ZOLOFT (100 mg) when administered to 10 healthy male subjects had no effect on the beta-adrenergic blocking ability of atenolol [See Drug Interactions (7.2)].
In a placebo-controlled trial in normal volunteers, administration of ZOLOFT for 17 days (including 200 mg/day for the last 10 days) did not change serum digoxin levels or digoxin renal clearance [See Drug Interactions (7.2)].
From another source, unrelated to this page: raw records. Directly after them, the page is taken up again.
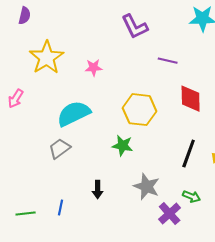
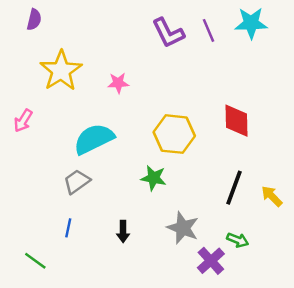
purple line: (168, 61) -> (208, 30), moved, turned 54
blue line: (61, 208) -> (68, 228), moved
green line: (26, 214) -> (35, 261), turned 42

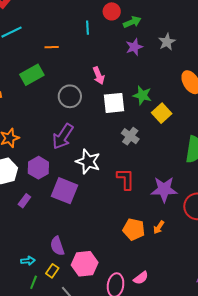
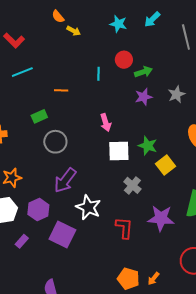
green rectangle: (32, 75) -> (39, 116), size x0.7
gray circle: (70, 96) -> (55, 142), moved
purple star: (164, 189) -> (161, 218), moved

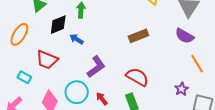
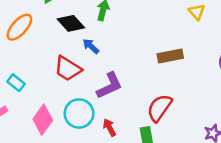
black diamond: (58, 25) -> (71, 23), turned 60
red trapezoid: (47, 60) -> (68, 69), moved
red semicircle: (137, 77) -> (160, 108), turned -95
Drugs Metabolized by CYP3A4
In three separate in vivo interaction studies, ZOLOFT was co-administered with CYP3A4 substrates, terfenadine, carbamazepine, or cisapride under steady-state conditions. The results of these studies indicated that ZOLOFT did not increase plasma concentrations of terfenadine, carbamazepine, or cisapride. These data indicate that ZOLOFT's extent of inhibition of CYP3A4 activity is not likely to be of clinical significance. Results of the interaction study with cisapride indicate that ZOLOFT 200 mg (once daily) induces the metabolism of cisapride (cisapride AUC and Cmax were reduced by about 35%) [See Drug Interactions (7.2)].
Microsomal Enzyme Induction
Preclinical studies have shown ZOLOFT to induce hepatic microsomal enzymes. In clinical studies, ZOLOFT was shown to induce hepatic enzymes minimally as determined by a small (5%) but statistically significant decrease in antipyrine half-life following administration of 200 mg of ZOLOFT per day for 21 days. This small change in antipyrine half-life reflects a clinically insignificant change in hepatic metabolism.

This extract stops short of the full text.